Carta al Editor

 

La cultura de la productividad científica y sus efectos en la salud mental docente

The culture of scientific productivity and its effects on faculty mental health

 

Edwin Gustavo Estrada-Araoz1* https://orcid.org/0000-0003-4159-934X

 

1Universidad Nacional Amazónica de Madre de Dios. Puerto Maldonado, Perú.

*Autor para correspondencia.
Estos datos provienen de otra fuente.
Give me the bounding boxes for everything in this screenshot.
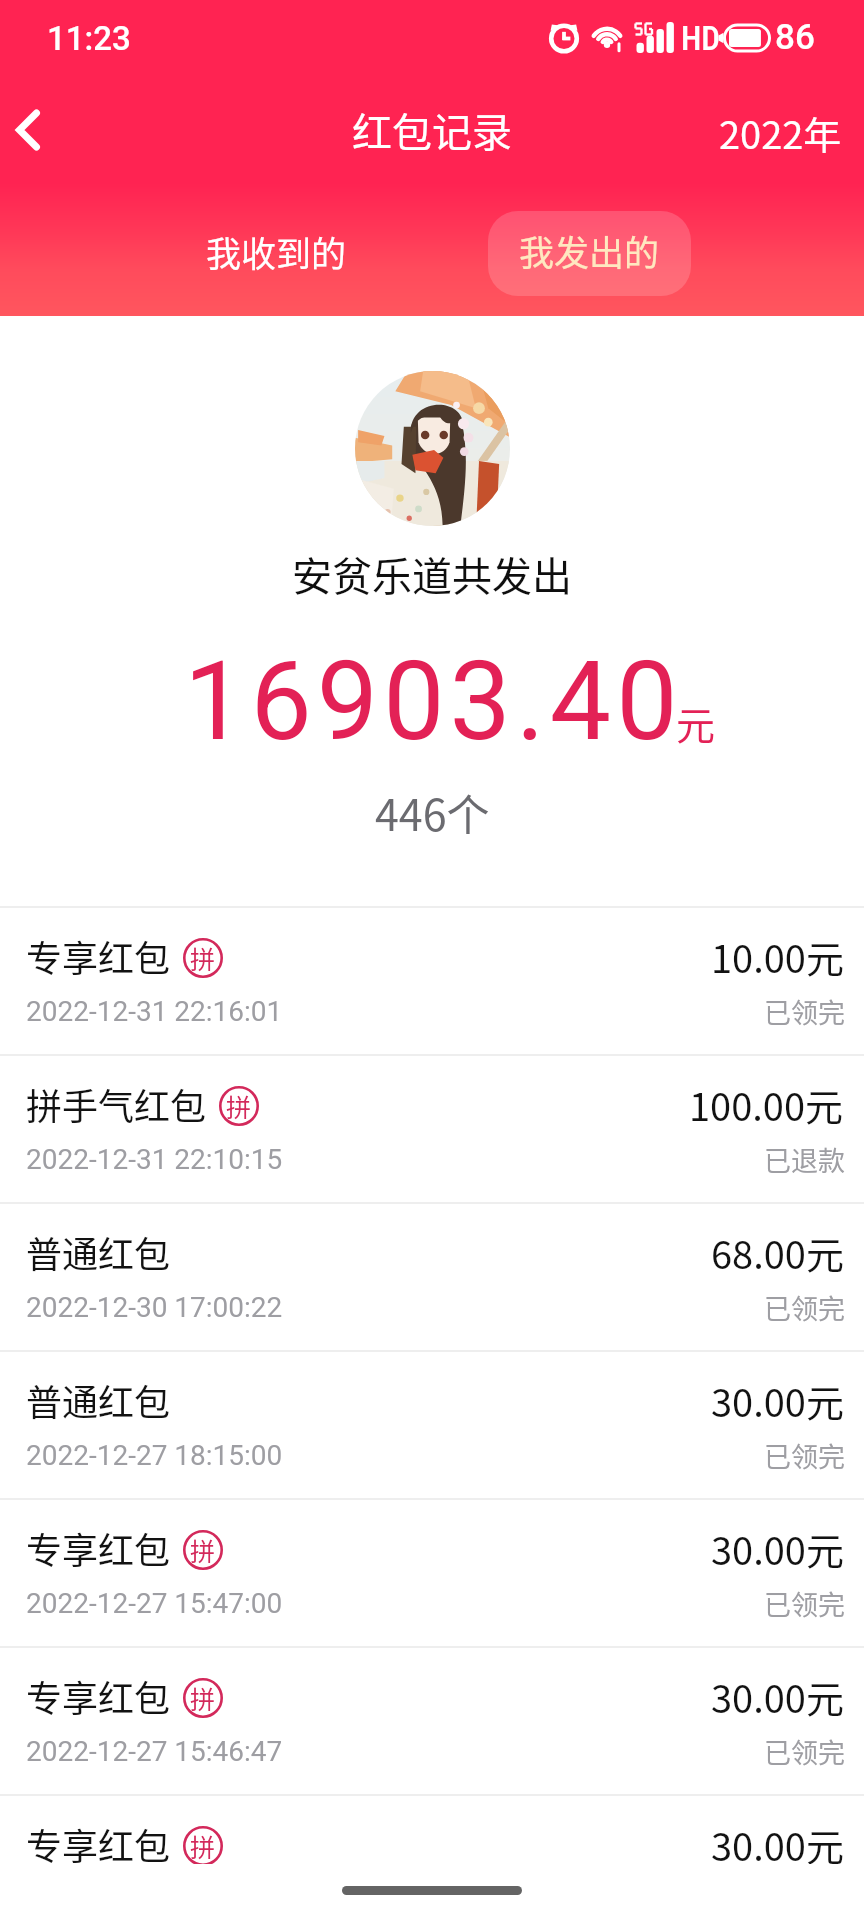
staticText: 安贫乐道共发出	[292, 545, 572, 603]
staticText: 专享红包	[26, 1522, 171, 1574]
staticText: 普通红包	[26, 1374, 171, 1426]
staticText: 已退款	[764, 1140, 845, 1179]
button[interactable]: 拼手气红包	[0, 1056, 864, 1202]
staticText: 2022-12-27 15:46:47	[26, 1735, 283, 1768]
staticText: 拼手气红包	[26, 1078, 207, 1130]
staticText: 专享红包	[26, 930, 171, 982]
staticText: 红包记录	[352, 101, 512, 159]
staticText: 已领完	[764, 1732, 845, 1771]
staticText: 普通红包	[26, 1226, 171, 1278]
staticText: 已领完	[764, 1288, 845, 1327]
staticText: 2022-12-27 15:47:00	[26, 1587, 283, 1620]
staticText: 专享红包	[26, 1818, 171, 1870]
button[interactable]: 普通红包	[0, 1204, 864, 1350]
button[interactable]: Avatar	[355, 371, 510, 526]
staticText: 我发出的	[519, 225, 660, 276]
staticText: 专享红包	[26, 1670, 171, 1722]
staticText: 已领完	[764, 1584, 845, 1623]
staticText: 446个	[375, 781, 490, 843]
staticText: 元	[676, 695, 716, 751]
staticText: 2022-12-27 18:15:00	[26, 1439, 283, 1472]
staticText: 拼	[226, 1088, 252, 1124]
staticText: 11:23	[47, 19, 131, 58]
button[interactable]: 我发出的	[488, 211, 691, 296]
staticText: 拼	[190, 1532, 216, 1568]
staticText: 已领完	[764, 1436, 845, 1475]
staticText: 已领完	[764, 992, 845, 1031]
staticText: 16903.40	[184, 638, 683, 766]
staticText: 我收到的	[206, 226, 347, 277]
staticText: HD	[681, 19, 721, 58]
staticText: 拼	[190, 1680, 216, 1716]
staticText: 拼	[190, 1828, 216, 1864]
button[interactable]: 2022年	[697, 95, 864, 165]
staticText: 拼	[190, 940, 216, 976]
button[interactable]: 我收到的	[190, 208, 362, 294]
staticText: 2022年	[719, 105, 842, 155]
staticText: 2022-12-31 22:10:15	[26, 1143, 283, 1176]
button[interactable]: Back	[0, 95, 70, 165]
staticText: 2022-12-31 22:16:01	[26, 995, 283, 1028]
staticText: 30.00元	[711, 1669, 844, 1724]
button[interactable]: 专享红包	[0, 908, 864, 1054]
staticText: 10.00元	[711, 929, 844, 984]
staticText: 30.00元	[711, 1817, 844, 1872]
staticText: 2022-12-30 17:00:22	[26, 1291, 283, 1324]
button[interactable]: 专享红包	[0, 1796, 864, 1920]
staticText: 30.00元	[711, 1521, 844, 1576]
button[interactable]: 专享红包	[0, 1648, 864, 1794]
button[interactable]: 普通红包	[0, 1352, 864, 1498]
staticText: 68.00元	[711, 1225, 844, 1280]
staticText: 100.00元	[689, 1077, 844, 1132]
staticText: 86	[775, 17, 815, 58]
button[interactable]: 专享红包	[0, 1500, 864, 1646]
staticText: 30.00元	[711, 1373, 844, 1428]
Correo electrónico: gestrada@unamad.edu.pe

 

 


Estimado editor;

 

En la actualidad, la actividad universitaria se encuentra cada vez más influida por la prioridad otorgada a la productividad científica.(1) La conocida frase de “publicar o perecer” ha dejado de ser retórica para convertirse en un criterio transversal de las políticas institucionales, los rankings internacionales (QS World University Rankings, Times Higher Education, SCImago Institutions Rankings y Webometrics, principalmente), los sistemas de acreditación y los mecanismos de evaluación del desempeño docente.(2) Esta perspectiva ha promovido una cultura académica que premia prioritariamente la cantidad de publicaciones, muchas veces por encima de una valoración más equilibrada e integral del quehacer académico.(3) Aunque la investigación es una dimensión importante para el desarrollo del conocimiento y el fortalecimiento institucional, la progresiva sobredimensión del rol investigativo ha impuesto exigencias que inciden directamente en la salud mental de los docentes.(4)
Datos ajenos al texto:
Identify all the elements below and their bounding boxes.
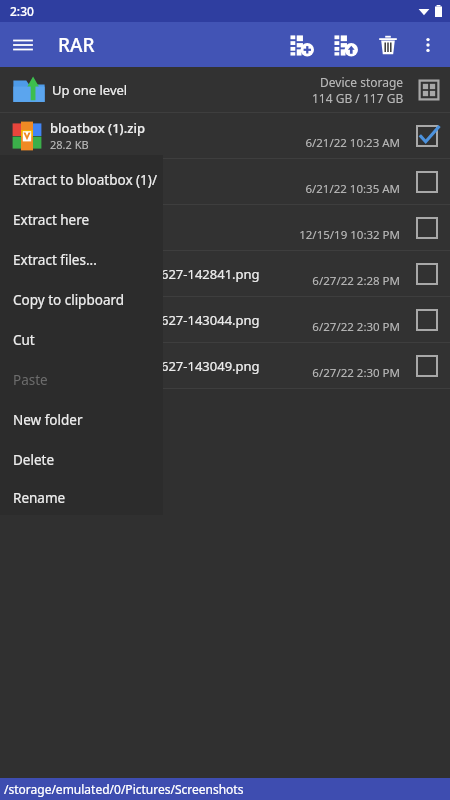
button[interactable]: Screenshot_20220627-143044.png [0,297,450,342]
button[interactable]: Not selected [410,211,444,245]
staticText: 6/21/22 10:23 AM [305,135,400,151]
staticText: 12/15/19 10:32 PM [299,227,400,243]
button[interactable]: Screenshot_2022 [0,159,450,204]
button[interactable]: Extract archive [324,23,368,67]
button[interactable]: Not selected [410,257,444,291]
button[interactable]: Selected [410,119,444,153]
staticText: RAR [58,32,95,58]
staticText: Device storage [320,74,404,90]
staticText: Cut [13,331,35,349]
button[interactable]: Cut [0,320,163,360]
button[interactable]: Not selected [410,165,444,199]
button[interactable]: Extract files... [0,240,163,280]
button[interactable]: New folder [0,400,163,440]
button[interactable]: Extract to bloatbox (1)/ [0,160,163,200]
button[interactable]: Not selected [410,349,444,383]
button[interactable]: Paste [0,360,163,400]
button[interactable]: bloatbox (1).zip [0,113,450,158]
button[interactable]: Screenshot_20220627-142841.png [0,251,450,296]
button[interactable]: Up one level [0,67,450,112]
button[interactable]: Screenshot_20220627-143049.png [0,343,450,388]
staticText: /storage/emulated/0/Pictures/Screenshots [4,781,244,797]
button[interactable]: Not selected [410,303,444,337]
staticText: Screenshot_20220627-143044.png [50,311,260,329]
staticText: 6/21/22 10:35 AM [305,181,400,197]
button[interactable]: Extract here [0,200,163,240]
staticText: Screenshot_20220627-142841.png [50,265,260,283]
staticText: 6/27/22 2:30 PM [312,319,400,335]
staticText: Paste [13,371,48,389]
staticText: 2:30 [10,3,34,19]
staticText: New folder [13,411,83,429]
staticText: Screenshot_2022 [50,173,154,191]
staticText: Extract files... [13,251,97,269]
button[interactable]: Screenshot_2019 [0,205,450,250]
staticText: Screenshot_2019 [50,219,154,237]
staticText: Copy to clipboard [13,291,125,309]
staticText: 28.2 KB [50,137,89,152]
staticText: Delete [13,451,55,469]
staticText: 6/27/22 2:30 PM [312,365,400,381]
staticText: 6/27/22 2:28 PM [312,273,400,289]
button[interactable]: Rename [0,480,163,515]
staticText: Extract to bloatbox (1)/ [13,171,157,189]
button[interactable]: Add to archive [280,23,324,67]
button[interactable]: More options [408,25,448,65]
staticText: Extract here [13,211,90,229]
staticText: Up one level [52,81,128,99]
button[interactable]: Open navigation menu [0,22,46,67]
staticText: Screenshot_20220627-143049.png [50,357,260,375]
button[interactable]: Delete [0,440,163,480]
staticText: 114 GB / 117 GB [312,90,404,106]
button[interactable]: Copy to clipboard [0,280,163,320]
staticText: Rename [13,489,66,507]
button[interactable]: Change view [414,75,444,105]
staticText: bloatbox (1).zip [50,119,145,137]
button[interactable]: Delete [368,25,408,65]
Esta presión por cumplir con métricas cuantificables de productividad ha transformado el ejercicio docente en una carrera permanente contra el tiempo, en el cual la publicación constante se convierte en una obligación que no siempre va acompañada de los recursos, las condiciones o los tiempos necesarios para desarrollar una investigación rigurosa y sostenida.(5) En consecuencia, muchos docentes se ven obligados a destinar sus fines de semana, vacaciones e incluso sus horas de descanso para cumplir con las exigencias del sistema, lo cual deteriora significativamente su calidad de vida.(6) Además, la sobrecarga se intensifica cuando deben equilibrar simultáneamente la enseñanza, la gestión académica, la participación en proyectos de responsabilidad social y el acompañamiento estudiantil.(7) En este contexto, también se incrementan los riesgos para la integridad científica, ya que la presión por publicar puede favorecer prácticas que desvirtúan los principios éticos del quehacer investigativo, tales como la manipulación de datos, el plagio, la fragmentación excesiva de resultados, la autoría inapropiada o el incumplimiento de los estándares éticos.(8)
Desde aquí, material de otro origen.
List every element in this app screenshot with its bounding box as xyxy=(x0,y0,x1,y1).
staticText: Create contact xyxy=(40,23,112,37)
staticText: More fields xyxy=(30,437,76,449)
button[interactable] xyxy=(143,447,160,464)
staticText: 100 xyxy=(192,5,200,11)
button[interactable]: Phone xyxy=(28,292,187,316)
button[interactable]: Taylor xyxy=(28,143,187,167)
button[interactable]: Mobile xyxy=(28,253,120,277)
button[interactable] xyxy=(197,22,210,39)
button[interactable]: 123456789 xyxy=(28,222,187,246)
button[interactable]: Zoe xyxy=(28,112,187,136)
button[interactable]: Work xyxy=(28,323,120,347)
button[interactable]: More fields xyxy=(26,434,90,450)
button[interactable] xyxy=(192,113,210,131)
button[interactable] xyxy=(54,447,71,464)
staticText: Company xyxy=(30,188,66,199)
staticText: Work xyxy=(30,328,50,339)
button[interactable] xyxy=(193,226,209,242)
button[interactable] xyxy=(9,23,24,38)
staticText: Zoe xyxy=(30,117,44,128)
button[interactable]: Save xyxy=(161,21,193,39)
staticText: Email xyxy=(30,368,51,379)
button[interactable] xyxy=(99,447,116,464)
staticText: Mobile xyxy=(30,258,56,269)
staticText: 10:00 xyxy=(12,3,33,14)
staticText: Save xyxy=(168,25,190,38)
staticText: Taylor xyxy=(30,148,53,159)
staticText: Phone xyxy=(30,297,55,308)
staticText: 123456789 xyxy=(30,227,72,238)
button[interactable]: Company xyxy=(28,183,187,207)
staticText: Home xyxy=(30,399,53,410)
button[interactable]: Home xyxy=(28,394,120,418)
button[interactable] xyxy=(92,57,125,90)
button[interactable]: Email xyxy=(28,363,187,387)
El impacto sobre la salud mental se manifiesta en múltiples formas. Diversas investigaciones han documentado un aumento sostenido de síntomas relacionados con el estrés laboral, la ansiedad, el síndrome de burnout y otros indicadores de malestar psicológico en los docentes universitarios.(9) Las tensiones derivadas de la competencia interna por subvenciones, el temor a no alcanzar los indicadores establecidos, la presión por mantener una productividad continua y la autoexigencia permanente se convierten en un entorno emocionalmente adverso.(10) Esta situación, si no se aborda oportunamente, puede derivar en la desmotivación, el agotamiento crónico, la insatisfacción profesional e incluso en decisiones drásticas como el abandono de la docencia.(11)

Lo más preocupante es que se percibe que estas condiciones de presión constante y clima de tensión se están normalizando dentro del ámbito universitario, como si fueran inherentes al ejercicio académico.(12) Esta normalización invisibiliza el malestar psicosocial que afecta a numerosos docentes e investigadores y contribuye a afianzar modelos institucionales que reproducen prácticas laborales adversas.(13) Por ello, resulta necesario replantear críticamente los sistemas actuales de evaluación del desempeño laboral docente, que permita avanzar hacia modelos más equilibrados, que reconozcan no solo los productos científicos, sino también las condiciones humanas necesarias para alcanzarlos.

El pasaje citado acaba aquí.